The litterateur, known for his proficiency in both Kannada and English, was a recipient of several prestigious honours, including the Sahitya Akademi Award, the Rajyotsava Award and the Bharatiya Bhasha Award.

Born in Bommanahalli of Dharwad district in 1925, he started his career as an English professor and taught in various universities of Karnataka and Maharashtra.

As a noted critic of English literature, he wrote extensively about the works of late R.K. Narayan and Raja Rao, both hailing from the state.

His much-acclaimed books in Kannada include “Are Kannada Kadambariya Belavanige”, “Arthaloka”, “Vyavasaya” and “Kaadambariya Swaroopa”.
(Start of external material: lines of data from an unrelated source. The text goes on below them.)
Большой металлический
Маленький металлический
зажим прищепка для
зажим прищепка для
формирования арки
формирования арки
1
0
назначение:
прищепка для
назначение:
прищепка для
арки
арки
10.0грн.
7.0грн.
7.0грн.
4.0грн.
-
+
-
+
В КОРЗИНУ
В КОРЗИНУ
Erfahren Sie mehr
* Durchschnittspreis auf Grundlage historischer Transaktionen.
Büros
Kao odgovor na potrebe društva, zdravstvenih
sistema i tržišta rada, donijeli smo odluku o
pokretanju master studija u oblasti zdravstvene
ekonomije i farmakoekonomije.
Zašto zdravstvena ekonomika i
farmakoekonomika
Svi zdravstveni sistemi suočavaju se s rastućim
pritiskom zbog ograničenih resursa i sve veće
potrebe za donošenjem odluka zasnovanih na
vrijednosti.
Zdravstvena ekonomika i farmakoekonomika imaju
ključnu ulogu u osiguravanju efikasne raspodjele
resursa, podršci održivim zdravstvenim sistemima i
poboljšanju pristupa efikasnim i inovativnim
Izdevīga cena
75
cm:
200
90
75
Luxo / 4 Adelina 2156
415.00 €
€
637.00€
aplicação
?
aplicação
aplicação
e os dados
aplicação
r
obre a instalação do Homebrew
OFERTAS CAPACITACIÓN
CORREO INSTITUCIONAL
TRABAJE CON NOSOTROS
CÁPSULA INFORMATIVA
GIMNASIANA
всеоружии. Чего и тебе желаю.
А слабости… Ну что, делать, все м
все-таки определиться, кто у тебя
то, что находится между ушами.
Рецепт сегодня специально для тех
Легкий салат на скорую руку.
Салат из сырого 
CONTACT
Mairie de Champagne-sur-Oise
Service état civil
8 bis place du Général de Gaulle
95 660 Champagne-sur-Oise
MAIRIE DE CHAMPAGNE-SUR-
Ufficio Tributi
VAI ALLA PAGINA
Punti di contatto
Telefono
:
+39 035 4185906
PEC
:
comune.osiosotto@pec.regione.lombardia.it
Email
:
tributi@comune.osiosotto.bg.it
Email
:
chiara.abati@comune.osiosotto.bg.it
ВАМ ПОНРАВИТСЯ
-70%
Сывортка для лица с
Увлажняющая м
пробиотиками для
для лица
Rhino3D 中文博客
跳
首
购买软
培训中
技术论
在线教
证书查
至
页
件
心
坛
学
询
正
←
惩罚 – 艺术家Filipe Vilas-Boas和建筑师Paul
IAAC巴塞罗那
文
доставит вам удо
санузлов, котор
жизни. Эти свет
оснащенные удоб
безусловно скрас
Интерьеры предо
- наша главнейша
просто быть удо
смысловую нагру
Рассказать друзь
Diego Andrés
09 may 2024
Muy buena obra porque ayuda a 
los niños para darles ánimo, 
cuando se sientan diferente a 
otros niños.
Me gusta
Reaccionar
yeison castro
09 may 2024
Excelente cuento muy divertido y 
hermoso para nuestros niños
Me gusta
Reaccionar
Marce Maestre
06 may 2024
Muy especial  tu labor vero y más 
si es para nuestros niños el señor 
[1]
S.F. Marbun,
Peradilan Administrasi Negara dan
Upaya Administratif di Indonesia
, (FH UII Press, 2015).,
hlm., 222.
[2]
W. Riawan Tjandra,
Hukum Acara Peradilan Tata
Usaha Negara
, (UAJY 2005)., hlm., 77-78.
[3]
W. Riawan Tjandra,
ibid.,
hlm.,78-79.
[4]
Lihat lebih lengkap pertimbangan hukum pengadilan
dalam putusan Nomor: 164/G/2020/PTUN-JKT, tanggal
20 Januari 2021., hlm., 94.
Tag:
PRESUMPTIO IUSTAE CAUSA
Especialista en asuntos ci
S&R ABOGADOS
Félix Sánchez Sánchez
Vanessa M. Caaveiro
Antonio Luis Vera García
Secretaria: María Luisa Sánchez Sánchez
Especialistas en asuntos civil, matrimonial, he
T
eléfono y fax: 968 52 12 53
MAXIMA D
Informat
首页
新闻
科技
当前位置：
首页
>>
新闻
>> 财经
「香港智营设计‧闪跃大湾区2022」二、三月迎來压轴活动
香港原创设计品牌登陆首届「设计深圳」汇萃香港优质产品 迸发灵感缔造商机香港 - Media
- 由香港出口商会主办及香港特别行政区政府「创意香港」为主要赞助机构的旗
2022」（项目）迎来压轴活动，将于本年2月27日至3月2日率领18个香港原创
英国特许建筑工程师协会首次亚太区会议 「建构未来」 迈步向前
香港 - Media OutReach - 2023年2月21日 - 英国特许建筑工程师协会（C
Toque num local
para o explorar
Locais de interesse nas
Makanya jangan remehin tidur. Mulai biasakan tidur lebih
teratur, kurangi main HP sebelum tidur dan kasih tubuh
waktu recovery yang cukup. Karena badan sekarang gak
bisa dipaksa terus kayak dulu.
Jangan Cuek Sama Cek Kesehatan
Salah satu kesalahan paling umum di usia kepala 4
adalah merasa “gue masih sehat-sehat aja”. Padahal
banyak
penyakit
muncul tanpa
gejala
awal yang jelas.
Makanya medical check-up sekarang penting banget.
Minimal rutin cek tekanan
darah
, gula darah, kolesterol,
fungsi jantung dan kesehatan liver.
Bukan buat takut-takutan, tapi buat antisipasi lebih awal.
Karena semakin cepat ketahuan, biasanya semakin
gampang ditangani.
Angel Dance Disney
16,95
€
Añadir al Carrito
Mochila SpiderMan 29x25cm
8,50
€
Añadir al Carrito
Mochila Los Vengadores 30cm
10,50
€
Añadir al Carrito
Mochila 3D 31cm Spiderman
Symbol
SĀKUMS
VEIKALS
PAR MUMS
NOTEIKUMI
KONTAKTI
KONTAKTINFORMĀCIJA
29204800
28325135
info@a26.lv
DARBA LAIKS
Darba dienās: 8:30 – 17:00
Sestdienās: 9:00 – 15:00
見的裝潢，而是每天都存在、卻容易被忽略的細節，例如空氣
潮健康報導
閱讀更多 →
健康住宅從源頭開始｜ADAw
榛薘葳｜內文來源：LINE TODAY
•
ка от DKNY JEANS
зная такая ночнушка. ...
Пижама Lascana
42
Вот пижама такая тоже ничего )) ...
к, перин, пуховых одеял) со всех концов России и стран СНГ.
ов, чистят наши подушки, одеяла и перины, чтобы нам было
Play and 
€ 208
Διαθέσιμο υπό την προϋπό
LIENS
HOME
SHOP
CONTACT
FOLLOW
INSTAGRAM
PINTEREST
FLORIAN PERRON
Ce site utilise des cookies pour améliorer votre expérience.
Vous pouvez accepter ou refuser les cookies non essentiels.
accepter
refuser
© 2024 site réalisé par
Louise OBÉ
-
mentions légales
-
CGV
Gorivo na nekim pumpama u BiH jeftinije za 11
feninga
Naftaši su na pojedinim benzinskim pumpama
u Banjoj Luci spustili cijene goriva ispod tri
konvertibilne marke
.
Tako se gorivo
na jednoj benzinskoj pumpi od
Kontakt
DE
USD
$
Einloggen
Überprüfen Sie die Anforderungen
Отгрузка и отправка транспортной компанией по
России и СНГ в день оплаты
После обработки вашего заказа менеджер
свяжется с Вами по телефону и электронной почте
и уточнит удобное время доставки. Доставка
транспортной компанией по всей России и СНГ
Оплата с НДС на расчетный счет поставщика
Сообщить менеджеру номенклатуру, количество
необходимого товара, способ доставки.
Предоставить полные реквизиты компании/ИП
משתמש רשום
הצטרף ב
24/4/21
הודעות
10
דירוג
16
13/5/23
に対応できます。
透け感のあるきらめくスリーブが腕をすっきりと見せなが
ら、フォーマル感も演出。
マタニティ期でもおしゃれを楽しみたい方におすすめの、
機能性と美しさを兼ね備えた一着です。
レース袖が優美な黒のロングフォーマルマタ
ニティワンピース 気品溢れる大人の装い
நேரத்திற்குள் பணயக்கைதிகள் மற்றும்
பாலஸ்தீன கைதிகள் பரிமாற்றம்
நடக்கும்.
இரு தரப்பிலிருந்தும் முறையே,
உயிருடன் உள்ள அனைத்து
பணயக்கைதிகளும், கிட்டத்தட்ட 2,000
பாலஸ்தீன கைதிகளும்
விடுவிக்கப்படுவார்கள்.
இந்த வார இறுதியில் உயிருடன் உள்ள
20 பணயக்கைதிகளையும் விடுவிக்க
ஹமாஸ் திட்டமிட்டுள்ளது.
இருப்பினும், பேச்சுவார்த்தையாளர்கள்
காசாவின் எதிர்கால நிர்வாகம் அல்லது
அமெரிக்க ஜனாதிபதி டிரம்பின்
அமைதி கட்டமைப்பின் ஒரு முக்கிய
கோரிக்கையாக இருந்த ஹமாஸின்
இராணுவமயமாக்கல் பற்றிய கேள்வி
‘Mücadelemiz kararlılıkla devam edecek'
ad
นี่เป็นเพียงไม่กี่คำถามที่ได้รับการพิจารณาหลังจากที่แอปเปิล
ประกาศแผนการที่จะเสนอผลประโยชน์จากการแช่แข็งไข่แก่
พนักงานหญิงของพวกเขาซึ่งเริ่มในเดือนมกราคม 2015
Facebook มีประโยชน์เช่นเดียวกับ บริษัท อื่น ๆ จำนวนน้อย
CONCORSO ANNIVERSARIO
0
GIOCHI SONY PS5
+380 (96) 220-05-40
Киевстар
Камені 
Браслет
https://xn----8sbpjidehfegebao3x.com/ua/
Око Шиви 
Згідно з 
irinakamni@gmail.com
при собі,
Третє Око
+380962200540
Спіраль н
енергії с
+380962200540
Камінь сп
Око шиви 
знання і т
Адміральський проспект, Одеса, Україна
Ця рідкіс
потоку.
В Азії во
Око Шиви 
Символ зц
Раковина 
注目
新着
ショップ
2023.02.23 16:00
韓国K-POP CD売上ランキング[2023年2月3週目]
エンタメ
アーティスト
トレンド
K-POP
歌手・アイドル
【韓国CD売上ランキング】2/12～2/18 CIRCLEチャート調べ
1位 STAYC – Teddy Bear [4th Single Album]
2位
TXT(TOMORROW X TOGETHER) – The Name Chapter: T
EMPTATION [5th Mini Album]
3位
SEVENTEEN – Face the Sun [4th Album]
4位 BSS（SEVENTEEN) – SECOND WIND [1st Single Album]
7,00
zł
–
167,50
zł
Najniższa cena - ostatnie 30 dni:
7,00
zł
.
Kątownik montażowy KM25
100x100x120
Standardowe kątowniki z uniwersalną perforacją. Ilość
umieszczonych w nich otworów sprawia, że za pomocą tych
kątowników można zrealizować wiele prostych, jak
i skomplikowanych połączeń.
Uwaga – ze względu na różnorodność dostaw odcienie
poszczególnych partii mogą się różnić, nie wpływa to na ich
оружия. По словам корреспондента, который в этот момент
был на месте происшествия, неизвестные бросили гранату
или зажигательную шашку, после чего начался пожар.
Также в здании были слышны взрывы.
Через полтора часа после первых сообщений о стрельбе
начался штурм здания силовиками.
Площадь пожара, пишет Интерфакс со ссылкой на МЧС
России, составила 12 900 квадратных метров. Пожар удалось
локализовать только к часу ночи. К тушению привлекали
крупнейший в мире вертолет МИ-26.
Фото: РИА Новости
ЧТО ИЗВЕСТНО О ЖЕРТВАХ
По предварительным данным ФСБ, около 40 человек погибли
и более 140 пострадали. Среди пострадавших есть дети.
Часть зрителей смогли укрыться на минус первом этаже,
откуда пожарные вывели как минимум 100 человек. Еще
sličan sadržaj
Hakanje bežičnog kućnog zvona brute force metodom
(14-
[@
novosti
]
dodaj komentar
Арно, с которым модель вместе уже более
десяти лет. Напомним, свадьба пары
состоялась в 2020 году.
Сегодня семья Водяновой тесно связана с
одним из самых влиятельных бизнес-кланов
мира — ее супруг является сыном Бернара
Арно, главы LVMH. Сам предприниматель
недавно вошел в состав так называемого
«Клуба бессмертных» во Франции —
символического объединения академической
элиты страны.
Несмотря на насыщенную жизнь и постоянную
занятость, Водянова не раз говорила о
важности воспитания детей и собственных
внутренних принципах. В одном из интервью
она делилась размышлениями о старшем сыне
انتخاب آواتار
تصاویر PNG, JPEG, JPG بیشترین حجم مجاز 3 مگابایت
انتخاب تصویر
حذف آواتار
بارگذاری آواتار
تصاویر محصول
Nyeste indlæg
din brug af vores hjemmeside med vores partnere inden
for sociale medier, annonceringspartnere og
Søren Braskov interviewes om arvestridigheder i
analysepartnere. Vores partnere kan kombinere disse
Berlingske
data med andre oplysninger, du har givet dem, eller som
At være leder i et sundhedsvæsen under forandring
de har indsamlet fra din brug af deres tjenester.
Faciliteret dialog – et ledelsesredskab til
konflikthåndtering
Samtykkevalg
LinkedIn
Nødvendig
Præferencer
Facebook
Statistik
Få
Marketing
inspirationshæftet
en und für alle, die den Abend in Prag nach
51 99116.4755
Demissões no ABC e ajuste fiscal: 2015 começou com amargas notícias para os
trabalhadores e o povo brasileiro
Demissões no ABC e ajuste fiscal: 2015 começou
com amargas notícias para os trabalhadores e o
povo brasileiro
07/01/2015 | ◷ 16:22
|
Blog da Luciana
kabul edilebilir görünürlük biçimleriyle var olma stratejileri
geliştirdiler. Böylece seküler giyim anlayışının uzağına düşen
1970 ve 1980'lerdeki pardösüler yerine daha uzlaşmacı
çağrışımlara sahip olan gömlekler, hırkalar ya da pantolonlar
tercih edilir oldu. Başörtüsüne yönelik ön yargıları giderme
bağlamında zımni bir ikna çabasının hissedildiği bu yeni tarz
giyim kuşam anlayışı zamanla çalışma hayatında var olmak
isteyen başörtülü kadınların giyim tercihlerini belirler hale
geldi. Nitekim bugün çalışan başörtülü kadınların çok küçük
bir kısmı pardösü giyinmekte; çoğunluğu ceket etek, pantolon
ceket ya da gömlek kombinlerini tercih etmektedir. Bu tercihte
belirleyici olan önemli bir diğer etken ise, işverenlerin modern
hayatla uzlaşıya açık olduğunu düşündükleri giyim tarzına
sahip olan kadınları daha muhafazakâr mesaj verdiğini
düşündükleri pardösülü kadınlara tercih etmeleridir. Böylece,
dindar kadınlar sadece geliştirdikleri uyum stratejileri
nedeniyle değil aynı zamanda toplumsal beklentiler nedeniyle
Amur’s English works included “Forbidden Fruit, Views on Indo-Anglian Fiction” and “Colonial Consciousness in Commonwealth Literature”.

His works on the poetry of Jnanapeetha awardee, the late Da. Ra. Bendre, and on the works of A. N. Krishnaraya, Sriranga and on the evolution of the Kannada novel are highly acclaimed and enjoy a vast readership even to this day.

He received the Sahitya Academy award in 1996 and the highest literary award of Kannada, the Pampa award, in 2006.

It was just over a week ago that the Karnataka State Road Transport Corporation (KSRTC) announced this year’s Nrupatunga award for lifetime’s work in literary criticism to Amur.

In his condolence message, Chief Minister B.S. Yediyurappa said: “Amur had equal command over English and Kannada. He was the leading figure in critiquing modern Kannada literature.”